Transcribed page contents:

· · · ·

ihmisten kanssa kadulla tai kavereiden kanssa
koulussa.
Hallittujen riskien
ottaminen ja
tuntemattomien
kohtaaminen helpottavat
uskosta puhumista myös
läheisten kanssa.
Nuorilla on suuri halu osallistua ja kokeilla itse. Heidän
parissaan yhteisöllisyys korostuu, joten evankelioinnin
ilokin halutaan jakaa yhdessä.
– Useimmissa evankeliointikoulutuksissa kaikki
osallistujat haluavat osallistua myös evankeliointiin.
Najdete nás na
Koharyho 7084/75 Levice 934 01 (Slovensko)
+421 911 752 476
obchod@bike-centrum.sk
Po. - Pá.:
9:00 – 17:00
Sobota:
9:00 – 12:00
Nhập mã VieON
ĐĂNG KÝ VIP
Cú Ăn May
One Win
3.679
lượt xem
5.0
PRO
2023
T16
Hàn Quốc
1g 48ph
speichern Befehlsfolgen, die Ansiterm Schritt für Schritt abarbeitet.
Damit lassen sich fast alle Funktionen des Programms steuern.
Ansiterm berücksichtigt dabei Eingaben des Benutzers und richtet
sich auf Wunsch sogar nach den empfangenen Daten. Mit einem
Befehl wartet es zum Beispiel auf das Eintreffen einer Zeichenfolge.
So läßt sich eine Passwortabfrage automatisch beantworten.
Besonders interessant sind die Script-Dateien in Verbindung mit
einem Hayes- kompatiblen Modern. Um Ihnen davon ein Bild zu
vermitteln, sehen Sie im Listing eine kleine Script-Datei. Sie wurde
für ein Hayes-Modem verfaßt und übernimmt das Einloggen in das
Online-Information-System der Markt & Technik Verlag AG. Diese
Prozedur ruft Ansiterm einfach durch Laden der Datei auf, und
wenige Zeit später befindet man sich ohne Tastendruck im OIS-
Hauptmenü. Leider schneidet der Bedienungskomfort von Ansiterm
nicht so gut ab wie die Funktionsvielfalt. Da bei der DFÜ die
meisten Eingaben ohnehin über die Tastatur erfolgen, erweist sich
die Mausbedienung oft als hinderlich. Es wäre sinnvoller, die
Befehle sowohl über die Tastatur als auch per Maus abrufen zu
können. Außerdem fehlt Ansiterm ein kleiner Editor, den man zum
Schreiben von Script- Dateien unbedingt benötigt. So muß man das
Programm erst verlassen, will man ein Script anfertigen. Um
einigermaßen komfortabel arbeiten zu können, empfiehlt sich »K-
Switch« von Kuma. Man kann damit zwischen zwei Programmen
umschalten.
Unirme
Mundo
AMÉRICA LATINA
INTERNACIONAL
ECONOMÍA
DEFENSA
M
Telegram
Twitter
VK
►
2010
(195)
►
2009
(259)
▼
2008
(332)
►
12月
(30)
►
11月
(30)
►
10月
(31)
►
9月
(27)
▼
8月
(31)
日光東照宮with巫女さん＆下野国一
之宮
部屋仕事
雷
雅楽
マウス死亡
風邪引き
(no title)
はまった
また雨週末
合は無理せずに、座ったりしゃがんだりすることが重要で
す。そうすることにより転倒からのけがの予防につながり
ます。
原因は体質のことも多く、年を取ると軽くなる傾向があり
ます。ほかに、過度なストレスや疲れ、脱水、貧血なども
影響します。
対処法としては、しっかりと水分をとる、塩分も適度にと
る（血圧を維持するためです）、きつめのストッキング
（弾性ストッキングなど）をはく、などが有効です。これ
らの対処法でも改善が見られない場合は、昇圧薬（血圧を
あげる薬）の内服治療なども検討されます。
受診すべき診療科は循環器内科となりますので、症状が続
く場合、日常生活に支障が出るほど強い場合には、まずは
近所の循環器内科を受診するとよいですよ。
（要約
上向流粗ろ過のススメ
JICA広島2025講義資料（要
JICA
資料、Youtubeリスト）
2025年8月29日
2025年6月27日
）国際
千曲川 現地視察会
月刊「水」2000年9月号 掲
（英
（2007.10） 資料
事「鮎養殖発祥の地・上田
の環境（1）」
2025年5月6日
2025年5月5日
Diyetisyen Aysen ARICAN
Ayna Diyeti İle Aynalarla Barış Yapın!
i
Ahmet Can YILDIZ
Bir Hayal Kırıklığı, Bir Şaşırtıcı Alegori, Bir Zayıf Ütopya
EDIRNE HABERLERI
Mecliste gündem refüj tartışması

· · · ·

Exactly how many lines of the records hold "Eingaben"? Give the number without any words.

2